Abstract
The TransR model solves the problem that TransE and TransH models are not sufficient for modeling in public spaces, and is considered a highly potential knowledge representation model. However, TransR still adopts the translation principles based on the TransE model, and the constraints are too strict, which makes the model’s ability to distinguish between very similar entities low. Therefore, we propose a representation learning model TransR* based on flexible translation and relational matrix projection. Firstly, we separate entities and relationships in different vector spaces; secondly, we combine our flexible translation strategy to make translation strategies more flexible. During model training, the quality of generating negative triples is improved by replacing semantically similar entities, and the prior probability of the relationship is used to distinguish the relationship of similar coding. Finally, we conducted link prediction experiments on the public data sets FB15K and WN18, and conducted triple classification experiments on the WN11, FB13, and FB15K data sets to analyze and verify the effectiveness of the proposed model. The evaluation results show that our method has a better improvement effect than TransR on Mean Rank, Hits@10 and ACC indicators.
Keywords
Introduction
Knowledge graph is a structured semantic knowledge base, which describes entities and their relationships in the physical world in symbolic form. Its basic components are “entity-relation-entity” triples and value pairs of entities and related attributes. Entities are connected with each other through relationships, forming a networked knowledge structure [20, 24]. The main research goal in the field of knowledge graphs is to obtain structured knowledge from unstructured Internet information, automatically integrate and construct knowledge bases, service knowledge inferences and other related applications. Among them, knowledge representation is the foundation of knowledge acquisition and application, and a key issue throughout the entire process of knowledge base construction and application. The most direct way to represent knowledge graphs is to use graph databases, but the application of this representation method to large-scale knowledge graphs has problems such as high computational complexity, low reasoning efficiency and data sparseness [21, 25]. In other words, under this kind of representation, the knowledge graph is symbolic and logical. Therefore, numerical machine learning methods and techniques cannot be applied to the knowledge graph.

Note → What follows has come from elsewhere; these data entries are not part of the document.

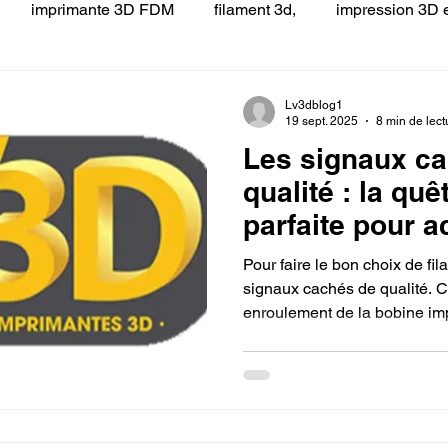
imprimante 3D FDM
filament 3d,
impression 3D e
 LV3D
Formation
filament PLA
imprimante 3d pro
Lv3dblog1
19 sept. 2025
8 min de lect
Les signaux ca
à l'impression 3D CPF
impression 3D à la demande
F
qualité : la quê
parfaite pour a
ire une piece en 3D
Filament PETG
Filament ABS
bobine de fila
Pour faire le bon choix de fila
mon imprimant
signaux cachés de qualité. C
enroulement de la bobine im
ostraitement
SNAPMAKER
CRÉALITY SPARK X I7
vide avec un sachet déshydra
l'humidité, et la transparence
fiches techniques détaillées 
claires. En décodant ces indi
0
fusion 360
Formation CREALITY PRINT
éclairé et garantissez le suc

In recent years, with the continuous deepening of big data research and application, the representation learning technology in artificial intelligence has emerged, aiming to represent the semantic information of the research object as dense low-dimensional real-valued vectors [22]. As a new method to support the calculation and reasoning of knowledge graph, the knowledge graph is mapped into a continuous low dimensional vector space while retaining the specific attributes of the original graph, which makes a large number of efficient numerical calculation and reasoning methods applicable. For example, TransE [5], TransH [6], TransR [13], DistMult [10], DT model [8] and so on. Among these models, TransR is considered a model with great potential. However, TransR still adopts the translation principles based on TransE, and the constraints are too strict, which makes the model’s ability to distinguish between very similar different entities low, and the model’s expressive ability is limited.
For this reason, we propose a representation learning model TransR* based on flexible translation and relational matrix projection. First, the relationship matrix projection is introduced; secondly, based on it, combined with the principle of flexible translation proposed by us to make the translation more flexible and reduce the interference of irrelevant information. At the same time, during model training, the sampling strategy of negative triples is improved, using 1-to-N and N-to-1 mapping relationships to select replacement entities, so that as many entities as possible are trained, and the prior probability of the relationship is used to solve the problem of similar coding relations. Finally, two tasks of link prediction and triple classification were performed on the sub-data sets of WordNet and Freebase, and the performance of the model was judged by Mean Rank, Hits@10, and ACC.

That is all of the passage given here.